Data for processing: Begin
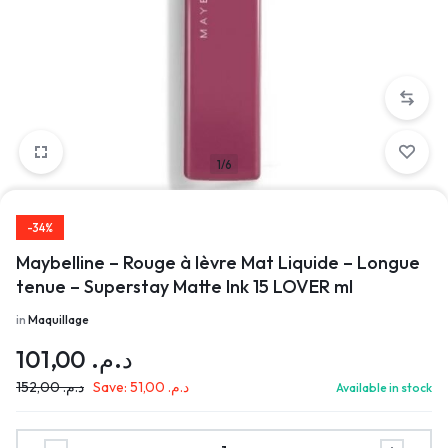
1/6
-34%
Maybelline – Rouge à lèvre Mat Liquide – Longue
tenue – Superstay Matte Ink 15 LOVER ml
in
Maquillage
101,00
د.م.
152,00
د.م.
Save:
51,00
د.م.
Available in stock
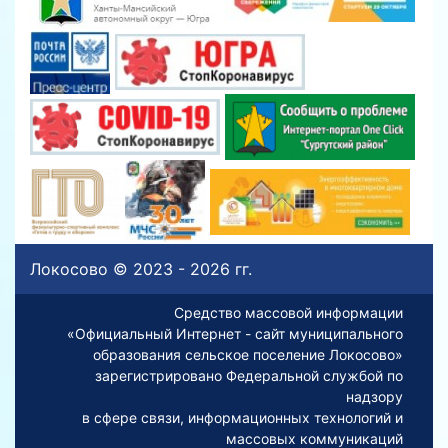
Локосово © 2023 - 2026 гг.
Средство массовой информации
«Официальный Интернет - сайт муниципального
образования сельское поселение Локосово»
зарегистрировано Федеральной службой по
надзору
в сфере связи, информационных технологий и
массовых коммуникаций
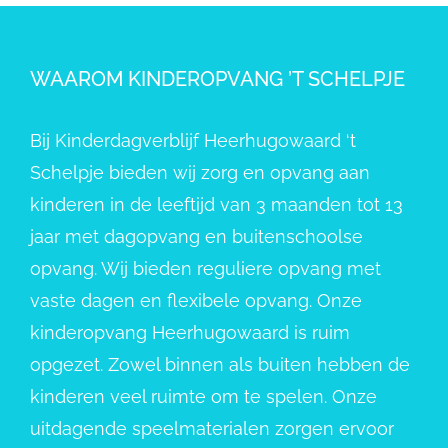
WAAROM KINDEROPVANG ’T SCHELPJE
Bij Kinderdagverblijf Heerhugowaard ‘t
Schelpje bieden wij zorg en opvang aan
kinderen in de leeftijd van 3 maanden tot 13
jaar met dagopvang en buitenschoolse
opvang. Wij bieden reguliere opvang met
vaste dagen en flexibele opvang. Onze
kinderopvang Heerhugowaard is ruim
opgezet. Zowel binnen als buiten hebben de
kinderen veel ruimte om te spelen. Onze
uitdagende speelmaterialen zorgen ervoor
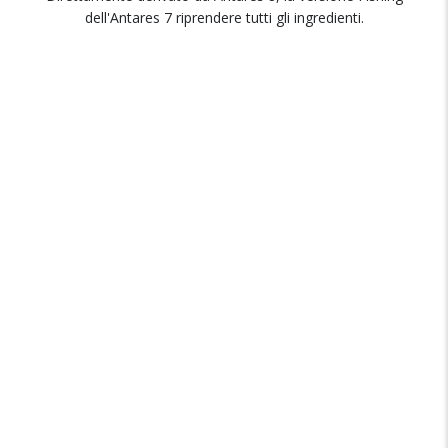
dell'Antares 7 riprendere tutti gli ingredienti.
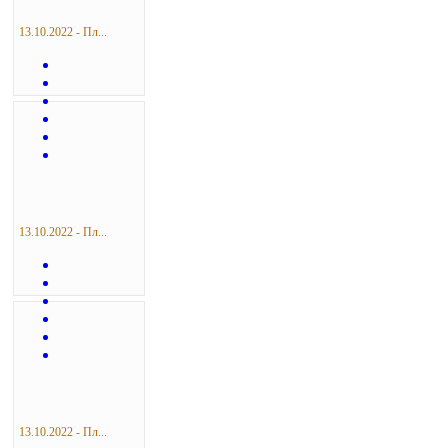
13.10.2022 - Пл...
13.10.2022 - Пл...
13.10.2022 - Пл...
Data for processing: End
◆ Exercise prompt ◆
Task for the records above: copy every line in which the word "bieden" occurs.

◆ Completed task ◆
Schelpje bieden wij zorg en opvang aan
opvang. Wij bieden reguliere opvang met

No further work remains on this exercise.